Stored items from a collection:
◆ ◆ ◆ ◆ ◆

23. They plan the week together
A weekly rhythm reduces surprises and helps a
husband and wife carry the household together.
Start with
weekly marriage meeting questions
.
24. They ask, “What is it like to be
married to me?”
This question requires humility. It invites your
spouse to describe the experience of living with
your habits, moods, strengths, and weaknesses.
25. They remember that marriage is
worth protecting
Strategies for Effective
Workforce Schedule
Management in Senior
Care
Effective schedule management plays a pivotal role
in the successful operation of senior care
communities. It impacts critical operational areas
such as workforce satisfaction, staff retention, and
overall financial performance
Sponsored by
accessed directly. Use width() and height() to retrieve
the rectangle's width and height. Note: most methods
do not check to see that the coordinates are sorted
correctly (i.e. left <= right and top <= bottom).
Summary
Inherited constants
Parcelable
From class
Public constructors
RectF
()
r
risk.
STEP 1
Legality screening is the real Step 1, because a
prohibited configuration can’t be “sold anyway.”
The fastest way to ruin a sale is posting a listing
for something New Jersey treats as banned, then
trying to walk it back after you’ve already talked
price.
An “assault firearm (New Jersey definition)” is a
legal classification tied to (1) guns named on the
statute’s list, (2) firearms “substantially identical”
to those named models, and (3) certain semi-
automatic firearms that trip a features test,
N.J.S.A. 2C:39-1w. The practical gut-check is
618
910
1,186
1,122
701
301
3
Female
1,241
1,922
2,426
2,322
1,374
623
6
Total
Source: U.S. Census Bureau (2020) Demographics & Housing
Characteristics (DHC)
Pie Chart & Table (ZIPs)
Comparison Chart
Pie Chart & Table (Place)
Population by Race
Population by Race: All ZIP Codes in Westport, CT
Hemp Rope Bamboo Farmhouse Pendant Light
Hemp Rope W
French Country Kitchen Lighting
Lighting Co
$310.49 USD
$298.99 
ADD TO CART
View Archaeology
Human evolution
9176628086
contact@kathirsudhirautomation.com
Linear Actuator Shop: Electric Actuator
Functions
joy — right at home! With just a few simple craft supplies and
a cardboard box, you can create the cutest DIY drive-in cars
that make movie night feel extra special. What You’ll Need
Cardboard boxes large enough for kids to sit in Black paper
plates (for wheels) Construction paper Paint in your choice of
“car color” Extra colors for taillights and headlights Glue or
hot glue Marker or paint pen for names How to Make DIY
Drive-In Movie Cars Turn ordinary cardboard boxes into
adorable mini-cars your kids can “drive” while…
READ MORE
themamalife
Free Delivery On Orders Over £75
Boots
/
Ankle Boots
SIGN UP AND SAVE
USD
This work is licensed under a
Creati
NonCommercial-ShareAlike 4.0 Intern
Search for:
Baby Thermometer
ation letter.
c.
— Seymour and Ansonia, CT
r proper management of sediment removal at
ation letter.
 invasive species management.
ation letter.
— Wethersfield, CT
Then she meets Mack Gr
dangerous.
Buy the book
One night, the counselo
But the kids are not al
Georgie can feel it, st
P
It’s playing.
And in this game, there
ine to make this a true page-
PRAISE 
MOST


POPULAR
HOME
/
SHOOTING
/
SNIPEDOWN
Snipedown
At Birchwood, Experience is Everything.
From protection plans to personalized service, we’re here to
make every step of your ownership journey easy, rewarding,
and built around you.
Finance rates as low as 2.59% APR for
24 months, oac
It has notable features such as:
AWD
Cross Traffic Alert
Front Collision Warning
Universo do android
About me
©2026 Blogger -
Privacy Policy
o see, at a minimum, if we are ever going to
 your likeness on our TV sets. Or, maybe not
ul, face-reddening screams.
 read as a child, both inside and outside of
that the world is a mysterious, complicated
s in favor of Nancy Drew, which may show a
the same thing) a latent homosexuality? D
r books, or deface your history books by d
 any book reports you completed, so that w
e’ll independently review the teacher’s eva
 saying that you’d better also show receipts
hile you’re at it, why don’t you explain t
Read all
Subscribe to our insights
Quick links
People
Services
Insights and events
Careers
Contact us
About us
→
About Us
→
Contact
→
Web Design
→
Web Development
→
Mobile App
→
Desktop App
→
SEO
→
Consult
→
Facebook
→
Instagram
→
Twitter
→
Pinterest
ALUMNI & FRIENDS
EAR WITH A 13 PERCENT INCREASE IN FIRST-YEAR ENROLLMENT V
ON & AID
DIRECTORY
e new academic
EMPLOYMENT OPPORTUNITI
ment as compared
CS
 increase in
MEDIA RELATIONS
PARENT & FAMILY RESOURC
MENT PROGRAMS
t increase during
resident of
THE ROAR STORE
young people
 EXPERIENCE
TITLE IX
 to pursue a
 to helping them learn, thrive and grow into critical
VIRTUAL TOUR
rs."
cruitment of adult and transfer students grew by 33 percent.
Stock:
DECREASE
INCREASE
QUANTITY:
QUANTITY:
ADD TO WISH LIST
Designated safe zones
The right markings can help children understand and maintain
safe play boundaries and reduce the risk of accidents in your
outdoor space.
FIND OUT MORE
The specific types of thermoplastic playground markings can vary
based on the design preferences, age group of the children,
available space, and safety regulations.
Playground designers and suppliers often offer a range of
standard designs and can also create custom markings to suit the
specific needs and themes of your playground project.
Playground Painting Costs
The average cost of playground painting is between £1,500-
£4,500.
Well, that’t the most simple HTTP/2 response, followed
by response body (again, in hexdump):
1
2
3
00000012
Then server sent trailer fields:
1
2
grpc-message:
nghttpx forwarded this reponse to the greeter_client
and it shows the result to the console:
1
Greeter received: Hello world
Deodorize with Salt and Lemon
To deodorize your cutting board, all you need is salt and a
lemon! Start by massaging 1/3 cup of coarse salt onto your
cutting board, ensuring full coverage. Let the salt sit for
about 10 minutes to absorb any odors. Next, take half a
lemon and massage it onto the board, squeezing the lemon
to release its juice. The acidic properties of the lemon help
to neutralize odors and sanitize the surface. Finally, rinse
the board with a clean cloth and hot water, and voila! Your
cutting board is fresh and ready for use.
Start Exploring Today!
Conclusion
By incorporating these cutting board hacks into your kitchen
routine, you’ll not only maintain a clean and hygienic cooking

◆ ◆ ◆ ◆ ◆

To do: Each entry must be set down exactly as it appears.

Reply:
23. They plan the week together
A weekly rhythm reduces surprises and helps a
husband and wife carry the household together.
Start with
weekly marriage meeting questions
.
24. They ask, “What is it like to be
married to me?”
This question requires humility. It invites your
spouse to describe the experience of living with
your habits, moods, strengths, and weaknesses.
25. They remember that marriage is
worth protecting
Strategies for Effective
Workforce Schedule
Management in Senior
Care
Effective schedule management plays a pivotal role
in the successful operation of senior care
communities. It impacts critical operational areas
such as workforce satisfaction, staff retention, and
overall financial performance
Sponsored by
accessed directly. Use width() and height() to retrieve
the rectangle's width and height. Note: most methods
do not check to see that the coordinates are sorted
correctly (i.e. left <= right and top <= bottom).
Summary
Inherited constants
Parcelable
From class
Public constructors
RectF
()
r
risk.
STEP 1
Legality screening is the real Step 1, because a
prohibited configuration can’t be “sold anyway.”
The fastest way to ruin a sale is posting a listing
for something New Jersey treats as banned, then
trying to walk it back after you’ve already talked
price.
An “assault firearm (New Jersey definition)” is a
legal classification tied to (1) guns named on the
statute’s list, (2) firearms “substantially identical”
to those named models, and (3) certain semi-
automatic firearms that trip a features test,
N.J.S.A. 2C:39-1w. The practical gut-check is
618
910
1,186
1,122
701
301
3
Female
1,241
1,922
2,426
2,322
1,374
623
6
Total
Source: U.S. Census Bureau (2020) Demographics & Housing
Characteristics (DHC)
Pie Chart & Table (ZIPs)
Comparison Chart
Pie Chart & Table (Place)
Population by Race
Population by Race: All ZIP Codes in Westport, CT
Hemp Rope Bamboo Farmhouse Pendant Light
Hemp Rope W
French Country Kitchen Lighting
Lighting Co
$310.49 USD
$298.99 
ADD TO CART
View Archaeology
Human evolution
9176628086
contact@kathirsudhirautomation.com
Linear Actuator Shop: Electric Actuator
Functions
joy — right at home! With just a few simple craft supplies and
a cardboard box, you can create the cutest DIY drive-in cars
that make movie night feel extra special. What You’ll Need
Cardboard boxes large enough for kids to sit in Black paper
plates (for wheels) Construction paper Paint in your choice of
“car color” Extra colors for taillights and headlights Glue or
hot glue Marker or paint pen for names How to Make DIY
Drive-In Movie Cars Turn ordinary cardboard boxes into
adorable mini-cars your kids can “drive” while…
READ MORE
themamalife
Free Delivery On Orders Over £75
Boots
/
Ankle Boots
SIGN UP AND SAVE
USD
This work is licensed under a
Creati
NonCommercial-ShareAlike 4.0 Intern
Search for:
Baby Thermometer
ation letter.
c.
— Seymour and Ansonia, CT
r proper management of sediment removal at
ation letter.
 invasive species management.
ation letter.
— Wethersfield, CT
Then she meets Mack Gr
dangerous.
Buy the book
One night, the counselo
But the kids are not al
Georgie can feel it, st
P
It’s playing.
And in this game, there
ine to make this a true page-
PRAISE 
MOST


POPULAR
HOME
/
SHOOTING
/
SNIPEDOWN
Snipedown
At Birchwood, Experience is Everything.
From protection plans to personalized service, we’re here to
make every step of your ownership journey easy, rewarding,
and built around you.
Finance rates as low as 2.59% APR for
24 months, oac
It has notable features such as:
AWD
Cross Traffic Alert
Front Collision Warning
Universo do android
About me
©2026 Blogger -
Privacy Policy
o see, at a minimum, if we are ever going to
 your likeness on our TV sets. Or, maybe not
ul, face-reddening screams.
 read as a child, both inside and outside of
that the world is a mysterious, complicated
s in favor of Nancy Drew, which may show a
the same thing) a latent homosexuality? D
r books, or deface your history books by d
 any book reports you completed, so that w
e’ll independently review the teacher’s eva
 saying that you’d better also show receipts
hile you’re at it, why don’t you explain t
Read all
Subscribe to our insights
Quick links
People
Services
Insights and events
Careers
Contact us
About us
→
About Us
→
Contact
→
Web Design
→
Web Development
→
Mobile App
→
Desktop App
→
SEO
→
Consult
→
Facebook
→
Instagram
→
Twitter
→
Pinterest
ALUMNI & FRIENDS
EAR WITH A 13 PERCENT INCREASE IN FIRST-YEAR ENROLLMENT V
ON & AID
DIRECTORY
e new academic
EMPLOYMENT OPPORTUNITI
ment as compared
CS
 increase in
MEDIA RELATIONS
PARENT & FAMILY RESOURC
MENT PROGRAMS
t increase during
resident of
THE ROAR STORE
young people
 EXPERIENCE
TITLE IX
 to pursue a
 to helping them learn, thrive and grow into critical
VIRTUAL TOUR
rs."
cruitment of adult and transfer students grew by 33 percent.
Stock:
DECREASE
INCREASE
QUANTITY:
QUANTITY:
ADD TO WISH LIST
Designated safe zones
The right markings can help children understand and maintain
safe play boundaries and reduce the risk of accidents in your
outdoor space.
FIND OUT MORE
The specific types of thermoplastic playground markings can vary
based on the design preferences, age group of the children,
available space, and safety regulations.
Playground designers and suppliers often offer a range of
standard designs and can also create custom markings to suit the
specific needs and themes of your playground project.
Playground Painting Costs
The average cost of playground painting is between £1,500-
£4,500.
Well, that’t the most simple HTTP/2 response, followed
by response body (again, in hexdump):
1
2
3
00000012
Then server sent trailer fields:
1
2
grpc-message:
nghttpx forwarded this reponse to the greeter_client
and it shows the result to the console:
1
Greeter received: Hello world
Deodorize with Salt and Lemon
To deodorize your cutting board, all you need is salt and a
lemon! Start by massaging 1/3 cup of coarse salt onto your
cutting board, ensuring full coverage. Let the salt sit for
about 10 minutes to absorb any odors. Next, take half a
lemon and massage it onto the board, squeezing the lemon
to release its juice. The acidic properties of the lemon help
to neutralize odors and sanitize the surface. Finally, rinse
the board with a clean cloth and hot water, and voila! Your
cutting board is fresh and ready for use.
Start Exploring Today!
Conclusion
By incorporating these cutting board hacks into your kitchen
routine, you’ll not only maintain a clean and hygienic cooking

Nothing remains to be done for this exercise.